Uber has piloted personal price discrimination using machine learning and based on sociological data including neighbourhood affluence. Previously price fluctuated based on demand, mileage, and time of day.

Context

Uber is a ridesharing app that matches customers looking for a car ride with drivers nearby offering to drive them. Uber piloted "route-based pricing" in 2017 to better price discriminate based on more customer data: "In the past, your fare would be generated based on mileage, time, and geographic demand". (ZDNet)

The Project

The new pricing system estimates fares for passengers based on sociological factors in addition to time of day, starting point and end point.

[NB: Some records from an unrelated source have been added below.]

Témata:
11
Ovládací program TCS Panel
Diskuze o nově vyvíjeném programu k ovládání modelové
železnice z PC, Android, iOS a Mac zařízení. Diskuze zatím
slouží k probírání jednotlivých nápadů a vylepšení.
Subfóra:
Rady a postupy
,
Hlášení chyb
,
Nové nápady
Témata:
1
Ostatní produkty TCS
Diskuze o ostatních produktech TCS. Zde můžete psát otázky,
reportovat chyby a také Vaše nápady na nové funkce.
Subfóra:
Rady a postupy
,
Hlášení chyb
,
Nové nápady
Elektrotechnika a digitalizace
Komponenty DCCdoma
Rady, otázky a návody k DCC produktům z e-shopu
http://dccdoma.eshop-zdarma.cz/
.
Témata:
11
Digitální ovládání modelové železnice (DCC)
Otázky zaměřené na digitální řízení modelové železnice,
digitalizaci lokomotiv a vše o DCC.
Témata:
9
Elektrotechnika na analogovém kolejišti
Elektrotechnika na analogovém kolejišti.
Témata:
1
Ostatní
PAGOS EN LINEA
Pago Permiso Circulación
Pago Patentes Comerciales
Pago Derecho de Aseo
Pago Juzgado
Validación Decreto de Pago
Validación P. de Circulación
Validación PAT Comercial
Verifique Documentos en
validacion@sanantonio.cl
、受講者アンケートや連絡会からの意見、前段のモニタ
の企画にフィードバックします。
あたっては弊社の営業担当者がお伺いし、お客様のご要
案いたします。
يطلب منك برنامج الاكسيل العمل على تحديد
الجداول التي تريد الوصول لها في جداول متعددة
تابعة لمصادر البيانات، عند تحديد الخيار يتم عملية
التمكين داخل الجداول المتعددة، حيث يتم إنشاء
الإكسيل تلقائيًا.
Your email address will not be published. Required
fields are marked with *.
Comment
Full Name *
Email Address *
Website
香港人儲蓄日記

Machine learning can facilitate this first degree price discrimination because it "is the hardest to enforce, as it requires the seller to have perfect information on the customer... By leveraging knowledge from its in-house economists and statisticians, Uber has developed an effective algorithm on which to base fare prices". (Accenture)

Data

From Accenture: "[S]eries of aggregated data variables such as time of day, route requests [passenger location and destination] and neighbourhood wealth" along with historic data of previous passenger requests.

Results

Results undislcosed, however ZDNet reports that "Uber pockets the leftover amount between the driver''s pay and what a customer is charged", so theoretically the pricing change will increase profit margins.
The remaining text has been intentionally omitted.